Retarding Economic Growth vs Stagflation – Which is the Real Danger?

The European Central Bank raised interest rates to a record high last week, and the Bank of England is expected to raise rates to 5.5%, the highest since 2008.

Will this slow down the already struggling economies of Europe and the UK even more, and what are the dangers?

Crushing economic growth, and not stagflation, is “the real danger” and should now be the focus of the European Central Bank and the Bank of England, warns a leading independent financial advisory and fintech organisation.

Raising interest rates could potentially force these already struggling economies to slow down even more. At the same time, some economists feel that continually increasing interest rates are the only way to ward off stagflation (when high inflation and stagnant growth occur simultaneously).

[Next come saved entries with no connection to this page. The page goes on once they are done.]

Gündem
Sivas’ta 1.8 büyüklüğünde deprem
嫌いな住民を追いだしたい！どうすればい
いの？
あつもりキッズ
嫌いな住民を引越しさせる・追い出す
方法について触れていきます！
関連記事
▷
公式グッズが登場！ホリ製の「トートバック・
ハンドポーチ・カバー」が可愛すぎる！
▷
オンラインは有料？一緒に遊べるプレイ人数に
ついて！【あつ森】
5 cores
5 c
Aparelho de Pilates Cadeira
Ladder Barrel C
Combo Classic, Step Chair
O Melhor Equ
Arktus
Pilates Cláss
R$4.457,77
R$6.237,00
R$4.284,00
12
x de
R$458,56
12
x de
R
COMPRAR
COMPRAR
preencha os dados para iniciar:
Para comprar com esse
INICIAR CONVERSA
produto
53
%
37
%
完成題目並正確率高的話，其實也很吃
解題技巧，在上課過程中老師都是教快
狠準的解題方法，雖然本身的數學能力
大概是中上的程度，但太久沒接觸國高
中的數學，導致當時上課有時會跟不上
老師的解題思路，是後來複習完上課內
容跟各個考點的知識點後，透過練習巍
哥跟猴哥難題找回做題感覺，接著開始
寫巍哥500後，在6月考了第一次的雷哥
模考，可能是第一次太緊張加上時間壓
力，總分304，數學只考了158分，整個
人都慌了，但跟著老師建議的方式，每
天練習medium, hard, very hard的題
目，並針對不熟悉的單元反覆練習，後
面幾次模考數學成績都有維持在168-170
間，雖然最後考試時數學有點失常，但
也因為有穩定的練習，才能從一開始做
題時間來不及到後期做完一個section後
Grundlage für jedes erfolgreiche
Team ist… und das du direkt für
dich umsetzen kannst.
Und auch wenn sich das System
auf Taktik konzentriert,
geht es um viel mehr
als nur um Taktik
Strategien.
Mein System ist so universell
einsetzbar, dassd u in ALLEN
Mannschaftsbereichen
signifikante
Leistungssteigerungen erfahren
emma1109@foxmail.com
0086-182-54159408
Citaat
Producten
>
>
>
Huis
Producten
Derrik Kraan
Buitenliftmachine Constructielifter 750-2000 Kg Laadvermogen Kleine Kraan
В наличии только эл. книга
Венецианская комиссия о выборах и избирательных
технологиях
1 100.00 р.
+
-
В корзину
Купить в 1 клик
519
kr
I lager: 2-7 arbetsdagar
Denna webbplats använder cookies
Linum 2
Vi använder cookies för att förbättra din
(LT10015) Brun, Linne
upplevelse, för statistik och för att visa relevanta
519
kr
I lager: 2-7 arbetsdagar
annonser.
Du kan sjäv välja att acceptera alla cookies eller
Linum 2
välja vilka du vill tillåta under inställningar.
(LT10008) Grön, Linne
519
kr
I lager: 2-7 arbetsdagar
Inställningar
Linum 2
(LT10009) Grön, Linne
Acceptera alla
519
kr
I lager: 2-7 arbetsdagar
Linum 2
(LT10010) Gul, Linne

Nigel Green, deVere CEO, disagrees. “While neither extreme is ideal, hindering longer-term economic growth is the real danger, not short-term stagflation, and it should be the focus for policymakers. Crushing already slowing economic growth through the blunt instrument of monetary policy will be more detrimental to an economy than short-term stagnation.”

Stifling economic growth caused by high interest rates could potentially cause reduced entrepreneurial activity and innovation and, in turn, reduced economic development leading to fewer jobs.

In times of economic instability, ensuring that your investment portfolio remains diversified is recommended to spread the risk of potential losses.